Leio a entrevista de Jung Chang ao Diário de Notícias e rememoro dois textos.

O primeiro é um ensaio de Duo Duo, poeta pequinês que abandonou, em 1989, a China de Deng Xiaoping – uma caliginosa crisálida que caminhava no sentido da apostasia dos preceitos económicos de Mao enquanto massacrava os seus filhos na Praça Tiananmen; o segundo é uma transcrição mais ou menos retocada, mais ou menos fiel aos acontecimentos – entre outras tantas que acenderam o fervor revolucionário de muita da intelectualidade europeia de 60 e 70 -, de uma alocução de Mao Tsé-tung na abertura da Primeira Sessão Plenária da Conferência Política Consultiva do Povo Chinês, datada de 21 de Setembro de 1949.

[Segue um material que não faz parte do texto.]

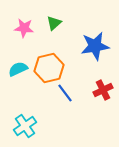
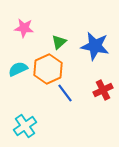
green triangle: moved 5 px right, 19 px down
blue star: rotated 20 degrees clockwise
orange hexagon: moved 1 px left, 1 px down; rotated 12 degrees counterclockwise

Um e outro desdizem-se. Como em todos os exercícios de saúde intelectual deste tipo - que todos os comunistas, da ortodoxia à heterodoxia, com uma paragem para meditação na catalepsia, deveriam repetir várias vezes ao ano -, um e outro cindem o autismo nostálgico de uma mentira, talvez a maior da História, e a dor inelutável da inocência perdida. Ainda há quem se esforce por alombar com ambos numa coexistência impossível. Não sei se isso não me comove.

Do primeiro recorto um parágrafo.

«Tudo se passou pouco antes do início da Revolução Cultural. Na parede ao lado da minha cama estava pendurado um cartaz com uma citação de Mao Tsé-tung: "Durante a época de trabalho no campo, devem comer-se alimentos sólidos; nos períodos em que não há muito para fazer, devem comer-se alimentos sólidos e líquidos, em partes iguais, e reforçá-los com batata e batata-doce". Conhecia todas as palavras de cor, embora não conseguisse perceber o seu significado. Todos os dias, antes de adormecer e depois de acordar, observava atentamente o cartaz e voltava a lê-lo. Não conseguia compreender por que motivo o nosso líder nos havia de dizer o que tínhamos de comer. Hoje, acredito que se se transformasse aquela citação num quadro, qualquer um a compreenderia: nos vastos campos não há nada para colher, 20 milhões de pessoas morrem à fome, porque não têm nada para comer. É por isso… É por isso que não se podia exprimir por intermédio da linguagem pictórica, só por palavras.»

Do segundo recorto três linhas.

«Senhores delegados, estamos convictos de que o nosso trabalho ficará na história da humanidade, a demonstrar que o povo chinês, compreendendo um quarto de toda a humanidade, se pôs de pé.»

As nove centenas de páginas de Mao – A História Desconhecida, de Jung Chang e Jon Halliday, situam-se muito para lá da implosão ideológica, a jusante do conflito interior ou da persistência da negação, da capitulação amuada do idealismo de antanho ou do trabalho de mineração, diário e quase obsessivo, em busca do aproveitável. É uma desinfecção da História que coloca num único plano tenebroso o Mao das grutas de Yan’an e o Mao baboso jarreta que enfeitava o leito com jovens amantes. Não sei se isso não me comove.